When analysts come to explore this history the mere analysis of one or another Bush government department, or one facet of the total picture, will be insufficient to explain the diplomatic history—or indeed the history as a whole. Absent the wholesale squandering of U.S. resources in Iraq and Afghanistan, the economic crisis might not have been nearly as debilitating. Without Iraq, Afghanistan might have been do-able—but would U.S. economic developments have led to the same outcome? Without renditions and torture the security services’ efforts to neutralize terrorist groups would have benefitted from greater international support—in fact that may be true for the Afghan and Iraqi wars as well. Diminished United States standing in the world complicated every other diplomatic effort as well. Without the Bush belief in generalized war—war of civilizations, if you like—U.S. authorities might have been able to manage the military effort in a sustainable fashion.
In short appreciating the Bush era will require application of a variety of historical methods. Presidential studies and institutional ones will be necessary to explain the activities of Bush and his vice-president, Richard Cheney, and their sway over the bureaucracy. International history will be required to understand the obstacles posed to U.S. actions as a result of the lukewarm, sometimes positively negative reactions of alliance partners and international audiences. Cultural history will be needed to layer in reasons why Bush and his terrorist adversaries evolved such overheated belief systems.

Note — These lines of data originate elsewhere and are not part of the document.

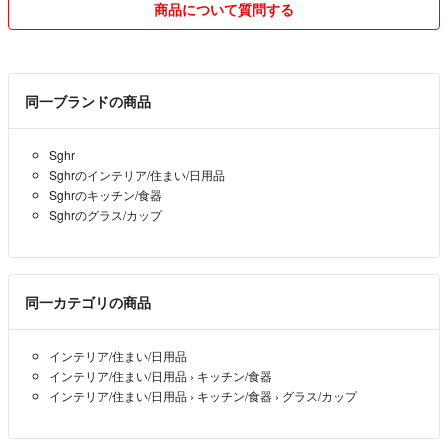
商品について質問する
同一ブランドの商品
Sghr
Sghrのインテリア/住まい/日用品
Sghrのキッチン/食器
Sghrのグラス/カップ
同一カテゴリの商品
インテリア/住まい/日用品
インテリア/住まい/日用品
›
キッチン/食器
インテリア/住まい/日用品
›
キッチン/食器
›
グラス/カップ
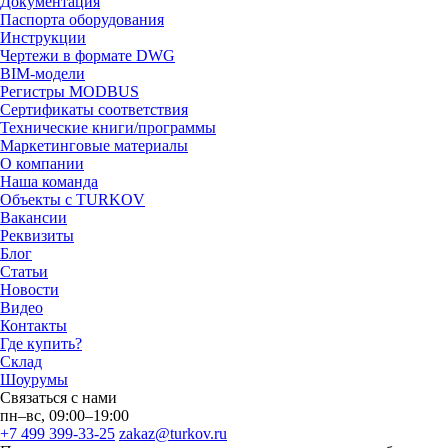
Документация
Паспорта оборудования
Инструкции
Чертежи в формате DWG
BIM-модели
Регистры MODBUS
Сертификаты соответствия
Технические книги/программы
Маркетинговые материалы
О компании
Наша команда
Объекты с TURKOV
Вакансии
Реквизиты
Блог
Статьи
Новости
Видео
Контакты
Где купить?
Склад
Шоурумы
Связаться с нами
пн–вс, 09:00–19:00
+7 499 399-33-25
zakaz@turkov.ru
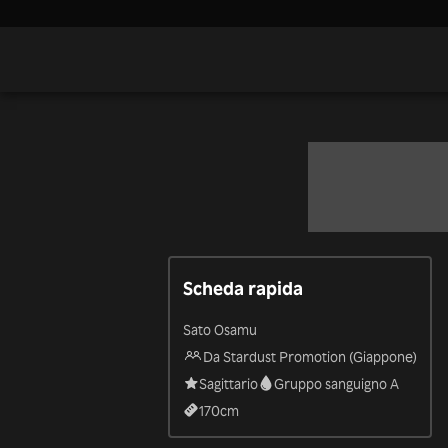
Scheda rapida
Sato Osamu
Da Stardust Promotion (Giappone)
Sagittario
Gruppo sanguigno A
170
cm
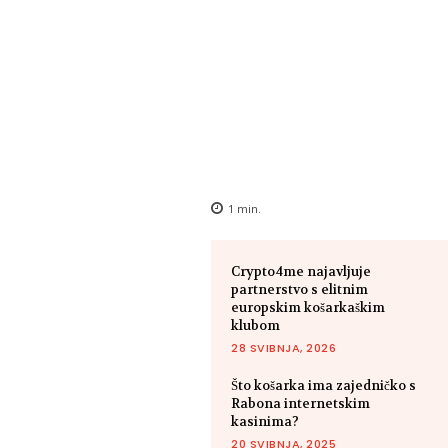
1
min.
Crypto4me najavljuje
partnerstvo s elitnim
europskim košarkaškim
klubom
28 SVIBNJA, 2026
Što košarka ima zajedničko s
Rabona internetskim
kasinima?
20 SVIBNJA, 2025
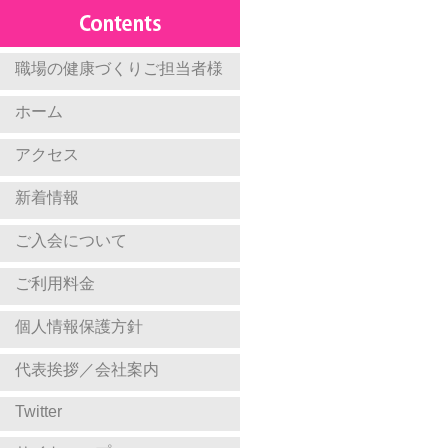
職場の健康づくりご担当者様
ホーム
アクセス
新着情報
ご入会について
ご利用料金
個人情報保護方針
代表挨拶／会社案内
Twitter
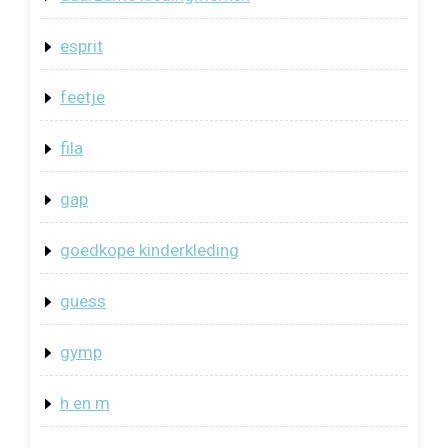
esprit
feetje
fila
gap
goedkope kinderkleding
guess
gymp
h en m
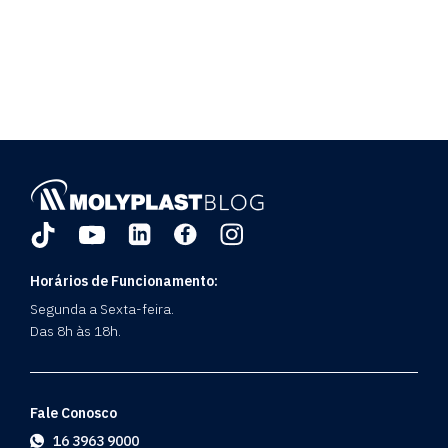
Horários de Funcionamento:
Segunda a Sexta-feira.
Das 8h às 18h.
Fale Conosco
16 3963 9000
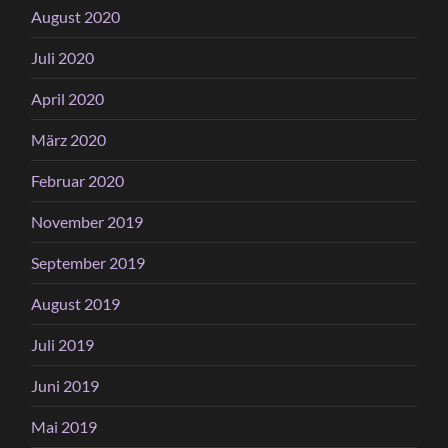
August 2020
Juli 2020
April 2020
März 2020
Februar 2020
November 2019
September 2019
August 2019
Juli 2019
Juni 2019
Mai 2019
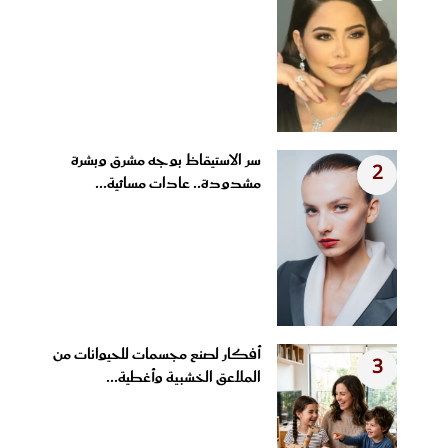
سر الاستيقاظ بوجه مشرق وبشرة
2
مشدودة.. عادات مسائية...
أفكار لصنع مجسمات للحيوانات من
3
الملاعق الخشبية وأغطية...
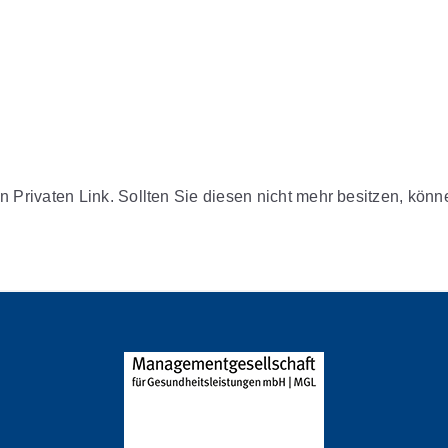
n Privaten Link. Sollten Sie diesen nicht mehr besitzen, kön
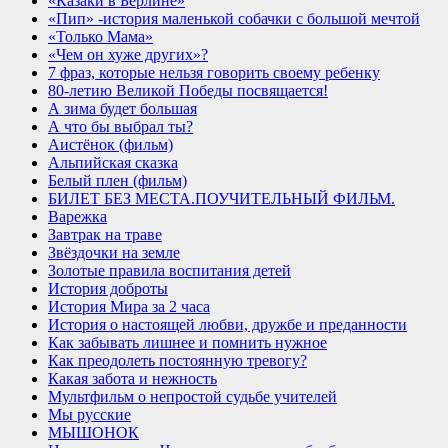
«Казаки в Берлине»
«Пип» -история маленькой собачки с большой мечтой
«Только Мама»
«Чем он хуже других»?
7 фраз, которые нельзя говорить своему ребенку
80-летию Великой Победы посвящается!
А зима будет большая
А что бы выбрал ты?
Аистёнок (фильм)
Альпийская сказка
Белый плен (фильм)
БИЛЕТ БЕЗ МЕСТА.ПОУЧИТЕЛЬНЫЙ ФИЛЬМ.
Варежка
Завтрак на траве
Звёздочки на земле
Золотые правила воспитания детей
История доброты
История Мира за 2 часа
История о настоящей любви, дружбе и преданности
Как забывать лишнее и помнить нужное
Как преодолеть постоянную тревогу?
Какая забота и нежность
Мультфильм о непростой судьбе учителей
Мы русские
МЫШОНОК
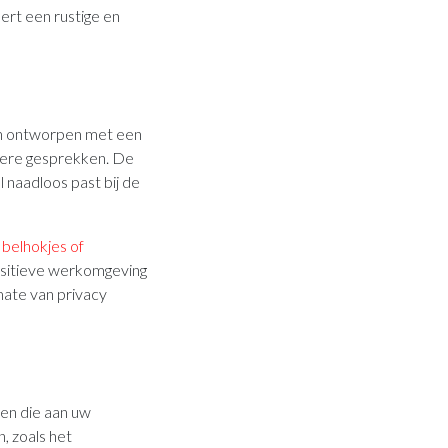
ert een rustige en
sch ontworpen met een
angere gesprekken. De
l naadloos past bij de
s
belhokjes of
positieve werkomgeving
ate van privacy
gen die aan uw
, zoals het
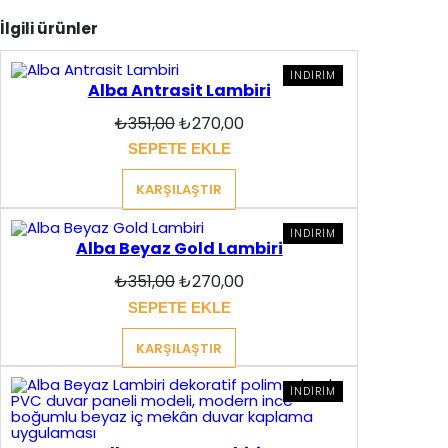
İlgili ürünler
İNDIRIMDEKI
İNDIRIM
Alba Antrasit Lambiri
ÜRÜN
Orijinal
Şu
₺
351,00
₺
270,00
fiyat:
andaki
SEPETE EKLE
₺351,00.
fiyat:
₺270,00.
KARŞILAŞTIR
İNDIRIMDEKI
İNDIRIM
Alba Beyaz Gold Lambiri
ÜRÜN
Orijinal
Şu
₺
351,00
₺
270,00
fiyat:
andaki
SEPETE EKLE
₺351,00.
fiyat:
₺270,00.
KARŞILAŞTIR
İNDIRIMDEKI
İNDIRIM
ÜRÜN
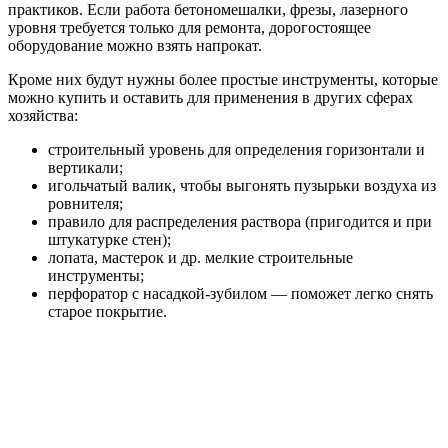
практиков. Если работа бетономешалки, фрезы, лазерного
уровня требуется только для ремонта, дорогостоящее
оборудование можно взять напрокат.
Кроме них будут нужны более простые инструменты, которые
можно купить и оставить для применения в других сферах
хозяйства:
строительный уровень для определения горизонтали и
вертикали;
игольчатый валик, чтобы выгонять пузырьки воздуха из
ровнителя;
правило для распределения раствора (пригодится и при
штукатурке стен);
лопата, мастерок и др. мелкие строительные
инструменты;
перфоратор с насадкой-зубилом — поможет легко снять
старое покрытие.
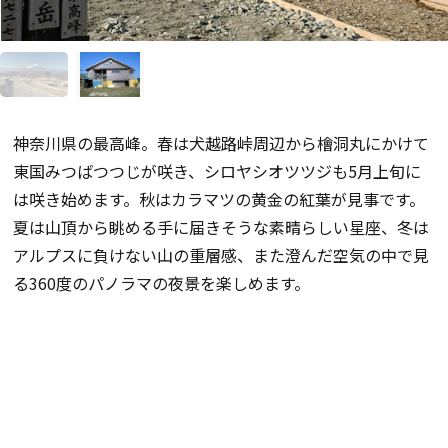
神奈川県の最高峰。春は犬越路峠周辺から檜洞丸にかけて
東国みつばつつじが咲き、シロヤシオツツジも5月上旬に
は咲き始めます。秋はカラマツの黄金の紅葉が見事です。
夏は山頂から眺める手に届きそうな素晴らしい星座、冬は
アルプスに負けない山の重層感、また澄んだ空気の中で見
る360度のパノラマの夜景を楽しめます。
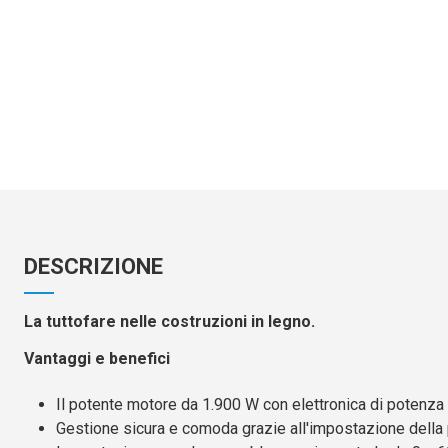
DESCRIZIONE
La tuttofare nelle costruzioni in legno.
Vantaggi e benefici
Il potente motore da 1.900 W con elettronica di potenza 
Gestione sicura e comoda grazie all'impostazione della 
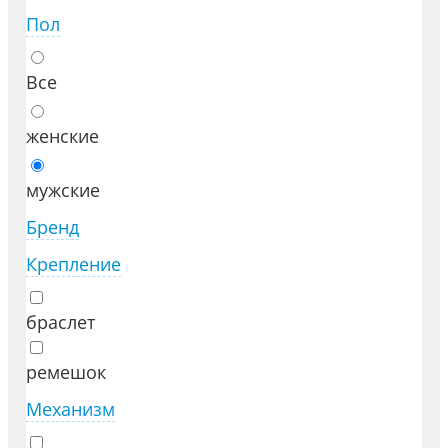
Пол
Все
женские
мужские
Бренд
Крепление
браслет
ремешок
Механизм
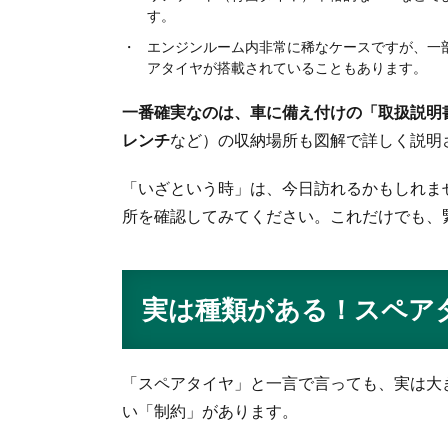
す。
エンジンルーム内非常に稀なケースですが、一
アタイヤが搭載されていることもあります。
一番確実なのは、車に備え付けの「取扱説明
レンチ
など）の収納場所も図解で詳しく説明
「いざという時」は、今日訪れるかもしれま
所を確認してみてください。これだけでも、
実は種類がある！スペア
「スペアタイヤ」と一言で言っても、実は大
い「制約」があります。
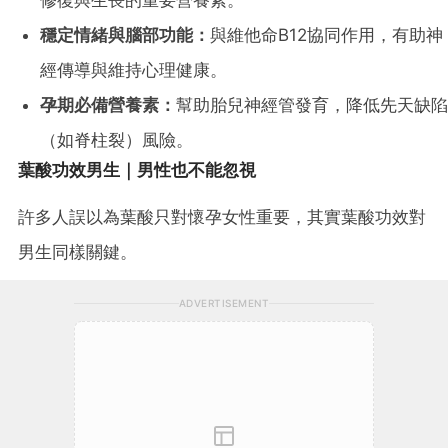
修復與生長的重要營養素。
穩定情緒與腦部功能：
與維他命B12協同作用，有助神
經傳導與維持心理健康。
孕期必備營養素：
幫助胎兒神經管發育，降低先天缺陷
（如脊柱裂）風險。
葉酸功效男生｜男性也不能忽視
許多人誤以為葉酸只對懷孕女性重要，其實葉酸功效對
男生同樣關鍵。
ADVERTISEMENT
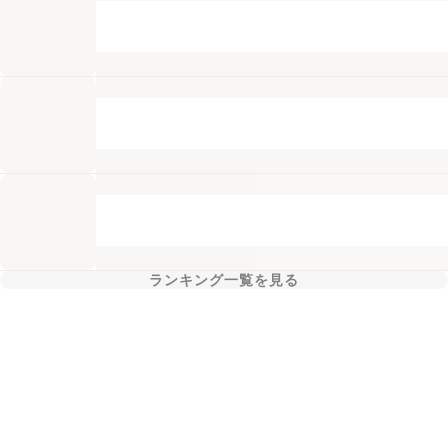
ランキング一覧を見る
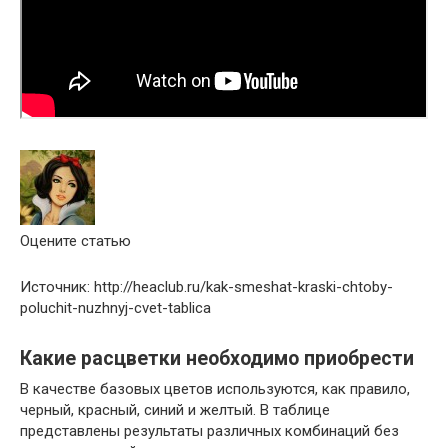
Оцените статью
Источник: http://heaclub.ru/kak-smeshat-kraski-chtoby-
poluchit-nuzhnyj-cvet-tablica
Какие расцветки необходимо приобрести
В качестве базовых цветов используются, как правило,
черный, красный, синий и желтый. В таблице
представлены результаты различных комбинаций без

Economic history must be central too because the mushrooming problems in that arena posed ultimate constraints on American action.
Layering in varieties of history—using a panoply of tools to present an articulated vision of these years—will be central to explaining the Bush era. But doing this will actually broaden diplomatic history, enrich it, and sensitize practitioners to a variety of causal factors that have often been left aside in traditional studies. History will be better as a result.
John Prados
John Prados is a senior fellow of the National Security Archive in Washington, DC. He is author, most recently, of _Vietnam: The History of an Unwinnable War, 1954-1975_ (University Press of Kansas) and _How the Cold War Ended: Debating and Doing History_ (Potomac Books, forthcoming).